Results: To address these challenges we introduce here methods for local ancestry inference which leverage the structure of linkage disequilibrium in the ancestral population (LAMP-LD), and incorporate the constraint of Mendelian segregation when inferring local ancestry in nuclear family trios (LAMP-HAP). Our algorithms uniquely combine hidden Markov models (HMMs) of haplotype diversity within a novel window-based framework to achieve superior accuracy as compared with published methods. Further, unlike previous methods, the structure of our HMM does not depend on the number of reference haplotypes but on a fixed constant, and it is thereby capable of utilizing large datasets while remaining highly efficient and robust to over-fitting. Through simulations and analysis of real data from 489 nuclear trio families from the mainland US, Puerto Rico and Mexico, we demonstrate that our methods achieve superior accuracy compared with published methods for local ancestry inference in Latinos.




shenandoah said...

"...because we can be fairly sure that prior to 1492 there was no recent European ancestry in the Americas."
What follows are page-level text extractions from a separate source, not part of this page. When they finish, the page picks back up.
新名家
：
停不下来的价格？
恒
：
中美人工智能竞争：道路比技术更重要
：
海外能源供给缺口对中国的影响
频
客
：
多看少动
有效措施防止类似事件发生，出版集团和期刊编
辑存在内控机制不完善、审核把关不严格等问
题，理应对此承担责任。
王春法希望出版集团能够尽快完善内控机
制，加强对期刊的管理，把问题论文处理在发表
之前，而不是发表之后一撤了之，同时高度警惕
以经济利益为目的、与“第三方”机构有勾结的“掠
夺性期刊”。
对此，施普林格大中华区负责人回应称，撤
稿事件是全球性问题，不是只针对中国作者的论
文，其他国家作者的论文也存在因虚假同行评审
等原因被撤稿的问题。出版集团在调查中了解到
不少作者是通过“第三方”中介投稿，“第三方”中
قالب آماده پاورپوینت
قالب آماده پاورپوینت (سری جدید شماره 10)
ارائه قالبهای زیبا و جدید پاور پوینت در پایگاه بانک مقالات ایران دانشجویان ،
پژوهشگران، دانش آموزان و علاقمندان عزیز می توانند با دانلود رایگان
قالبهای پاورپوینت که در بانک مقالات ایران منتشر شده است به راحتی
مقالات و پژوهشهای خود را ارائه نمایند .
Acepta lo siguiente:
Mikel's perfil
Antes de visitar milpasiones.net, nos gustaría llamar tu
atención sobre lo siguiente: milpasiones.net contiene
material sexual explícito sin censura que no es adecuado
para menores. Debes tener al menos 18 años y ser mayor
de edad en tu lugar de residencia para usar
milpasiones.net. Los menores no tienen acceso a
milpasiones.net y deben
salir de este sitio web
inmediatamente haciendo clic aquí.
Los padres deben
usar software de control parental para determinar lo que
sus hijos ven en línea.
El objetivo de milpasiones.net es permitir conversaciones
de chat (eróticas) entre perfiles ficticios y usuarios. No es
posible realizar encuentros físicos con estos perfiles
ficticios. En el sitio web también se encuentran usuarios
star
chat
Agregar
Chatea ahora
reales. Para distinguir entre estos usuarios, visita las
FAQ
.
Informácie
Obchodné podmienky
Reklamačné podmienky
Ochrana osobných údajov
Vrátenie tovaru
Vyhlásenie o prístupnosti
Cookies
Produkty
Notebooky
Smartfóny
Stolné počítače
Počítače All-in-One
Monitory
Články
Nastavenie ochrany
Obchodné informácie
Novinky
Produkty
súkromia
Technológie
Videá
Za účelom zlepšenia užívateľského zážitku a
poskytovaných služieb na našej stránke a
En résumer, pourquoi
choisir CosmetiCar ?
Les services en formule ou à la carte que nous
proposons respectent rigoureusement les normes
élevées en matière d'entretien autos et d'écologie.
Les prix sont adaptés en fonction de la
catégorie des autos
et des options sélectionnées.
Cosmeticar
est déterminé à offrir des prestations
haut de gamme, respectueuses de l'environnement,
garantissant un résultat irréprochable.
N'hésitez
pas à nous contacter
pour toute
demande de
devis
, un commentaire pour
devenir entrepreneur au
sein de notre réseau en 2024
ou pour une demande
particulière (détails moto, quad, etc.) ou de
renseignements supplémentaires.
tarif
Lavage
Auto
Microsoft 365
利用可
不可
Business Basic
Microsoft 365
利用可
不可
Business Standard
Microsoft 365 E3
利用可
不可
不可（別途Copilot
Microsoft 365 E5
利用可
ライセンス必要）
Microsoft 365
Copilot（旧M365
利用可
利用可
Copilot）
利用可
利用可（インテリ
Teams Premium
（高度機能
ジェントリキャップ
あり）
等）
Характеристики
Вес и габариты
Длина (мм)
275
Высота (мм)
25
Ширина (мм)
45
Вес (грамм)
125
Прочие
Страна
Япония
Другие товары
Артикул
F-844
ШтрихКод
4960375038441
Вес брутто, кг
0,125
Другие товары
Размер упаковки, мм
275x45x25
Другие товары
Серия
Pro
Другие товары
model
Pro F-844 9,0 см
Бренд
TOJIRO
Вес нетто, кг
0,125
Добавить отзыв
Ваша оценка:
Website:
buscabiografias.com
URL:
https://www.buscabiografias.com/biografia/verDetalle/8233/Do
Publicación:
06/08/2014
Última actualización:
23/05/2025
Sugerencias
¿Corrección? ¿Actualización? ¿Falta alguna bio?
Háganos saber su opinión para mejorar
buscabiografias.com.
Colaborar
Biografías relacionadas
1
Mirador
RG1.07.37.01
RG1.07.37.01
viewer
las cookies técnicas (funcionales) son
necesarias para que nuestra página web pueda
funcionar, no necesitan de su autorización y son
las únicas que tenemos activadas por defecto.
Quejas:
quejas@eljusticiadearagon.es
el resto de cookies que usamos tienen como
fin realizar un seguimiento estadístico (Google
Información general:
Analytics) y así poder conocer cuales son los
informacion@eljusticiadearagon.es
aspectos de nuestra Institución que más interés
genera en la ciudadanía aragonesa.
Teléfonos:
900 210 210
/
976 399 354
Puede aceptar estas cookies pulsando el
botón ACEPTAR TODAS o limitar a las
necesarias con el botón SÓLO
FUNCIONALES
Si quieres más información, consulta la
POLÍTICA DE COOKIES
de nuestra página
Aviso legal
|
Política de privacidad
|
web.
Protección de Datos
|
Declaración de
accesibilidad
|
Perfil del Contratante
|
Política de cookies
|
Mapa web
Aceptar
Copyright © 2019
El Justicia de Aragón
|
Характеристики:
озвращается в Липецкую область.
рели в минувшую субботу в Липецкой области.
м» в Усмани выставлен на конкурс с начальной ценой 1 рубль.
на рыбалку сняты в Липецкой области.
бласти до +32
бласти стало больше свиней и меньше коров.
According to Oxford professor of Human Genetics, Bryan Sykes, "European" genes have been present in North America for at least 10,000 yrs. He also quotes Mike MacPherson, statistician of 23andMe saying, that he calculates that pre-1492 Native American population in North America possessed anywhere from +/- 15-35% "European" genes.

In practically all chromosome paintings of ~full-blooded North American Native Americans, some similar percentages of "European" 'admixture' is evident; also, in many Native Europeans whose families never resided in North America, a percentage of 'Amerindian' may be apparent.

Does your analysis support their theories?

Mark D said...

You insightfully point out, as you have several times in other posts, an issue that presents in admixture analysis of Amerindians, including the Latino samples mentioned here, that of purported European ancestry when there may not be any recent admixture at all. Dr. Sykes in his recent book DNA USA, mentions this also that "this can be partly due to the Asia/Europe border artifacts of Siberian chromosomes rather than a genuinely recent European admixture." (p.315) He mentions a commercial lab that usually found around 25% European admixture in Native American samples. I think there is much more fine-tuning left to do and this article may contribute to solving the problem presented.